天帝の花嫁~冷徹皇帝は後宮妃を溺愛するがこじらせている~
「それなら、地獄で永遠に苦しみ続ければいいんだわ。どうして表に出てくるのよ」

 つい本音が出てしまう。永遠に苦しみ続けると聞いても同情する心はまったく湧いてこない。

「それは悪霊のせいではない。悪霊は意思を持たない。悪霊は引き寄せられたのだ、人間の醜い業(ごう)に」

 尸鬼が発生したのは、私が以前住んでいた村の住民が移住した島だという。

 彼らがいかに心根が腐っている人たちか知っている。彼らはいつも愚痴や悪口を言っていて、自分たちが苦労したり努力することは決してせず、他人の金を当てにして自分たちがいかに楽して生活できるかばかりを考えていた。

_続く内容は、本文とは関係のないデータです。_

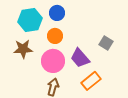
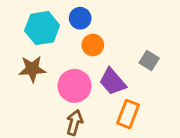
orange circle: (55, 36) -> (93, 45), moved
orange rectangle: (91, 81) -> (128, 114), turned -30

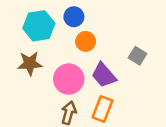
orange rectangle: (128, 114) -> (102, 109), moved

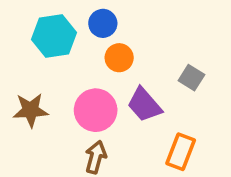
brown star: (30, 63) -> (31, 110), moved
orange rectangle: (102, 109) -> (181, 152), moved

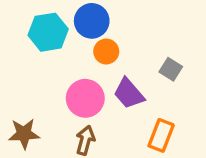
blue circle: (103, 23) -> (92, 21), size x1.4
brown star: (31, 110) -> (24, 134), moved

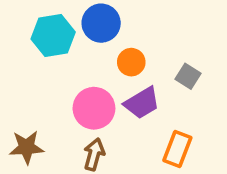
orange circle: (106, 52) -> (131, 62), moved
purple trapezoid: (129, 93) -> (142, 103), turned -80

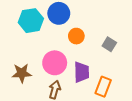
purple trapezoid: (142, 103) -> (81, 72), moved, turned -60
brown star: (27, 147) -> (22, 73), moved

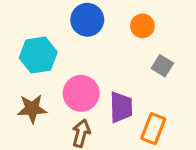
cyan hexagon: (31, 21) -> (38, 55), moved
orange circle: (76, 36) -> (142, 26), moved

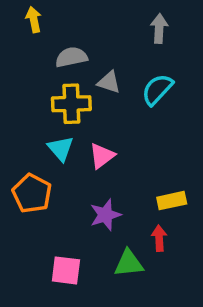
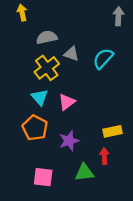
gray arrow: (159, 28) -> (118, 16), moved
yellow cross: (71, 104) -> (47, 68), turned -35
orange pentagon: (32, 193) -> (35, 128), moved

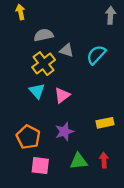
orange pentagon: (35, 128) -> (28, 137), moved
red arrow: (104, 156) -> (104, 160), moved

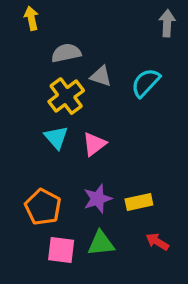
yellow rectangle: (105, 123) -> (139, 202), moved
red arrow: (104, 160) -> (157, 242), turned -56
green triangle: (79, 161) -> (101, 243), moved

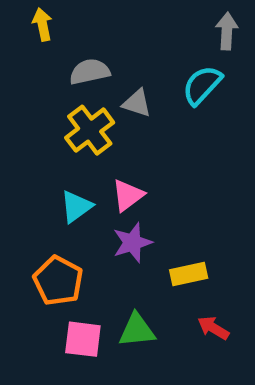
cyan semicircle: (146, 83) -> (202, 85), moved
cyan triangle: (56, 137) -> (76, 207), moved, turned 35
purple star: (98, 199) -> (132, 242), moved

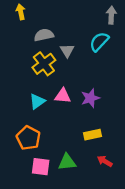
gray triangle: (137, 103) -> (67, 51), turned 40
pink triangle: (128, 195) -> (63, 96), turned 42
purple star: (132, 242) -> (90, 98), moved

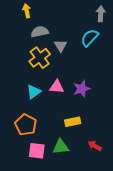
yellow arrow: (21, 12) -> (27, 11), moved
yellow rectangle: (93, 135) -> (73, 122), moved

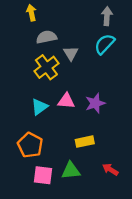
gray arrow: (101, 14) -> (107, 16), moved

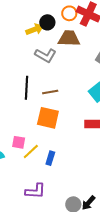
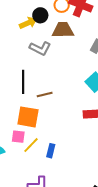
brown line: (50, 92) -> (45, 94), moved
orange square: (48, 118) -> (28, 117), moved

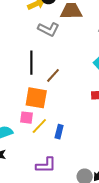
brown line: (45, 94) -> (53, 75), turned -35

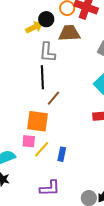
gray L-shape: (48, 29) -> (47, 52), turned 70
black line: (31, 63) -> (42, 77), moved

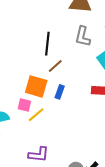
gray L-shape: (47, 52) -> (83, 37), moved
blue rectangle: (62, 154) -> (60, 92), moved

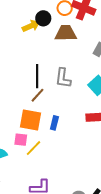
gray L-shape: (83, 37) -> (63, 78), moved
brown line: (55, 66) -> (37, 95), moved

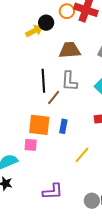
brown trapezoid: (66, 33) -> (70, 50), moved
brown line: (37, 95) -> (54, 97), moved
yellow line: (34, 148) -> (82, 155), moved

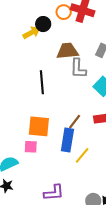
gray L-shape: (69, 81) -> (78, 68), moved
brown line: (54, 97) -> (75, 122), moved
blue rectangle: (63, 126) -> (67, 140), moved, size x1.6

 村人たちは働くことが大嫌いだった。島に流されても、一致団結して開拓していけば暮らしていけるだけの資源や食料がある島だったらしいけれど、彼らは不満を口にするだけで勤勉に働こうと思う者はいなかったに違いない。

 自らの処遇を呪い、島流しにした皇帝を呪い、衰弱していったのならば、同じく皇帝を呪って死んだ簒奪帝の悪霊を呼び寄せたとしてもおかしくはない。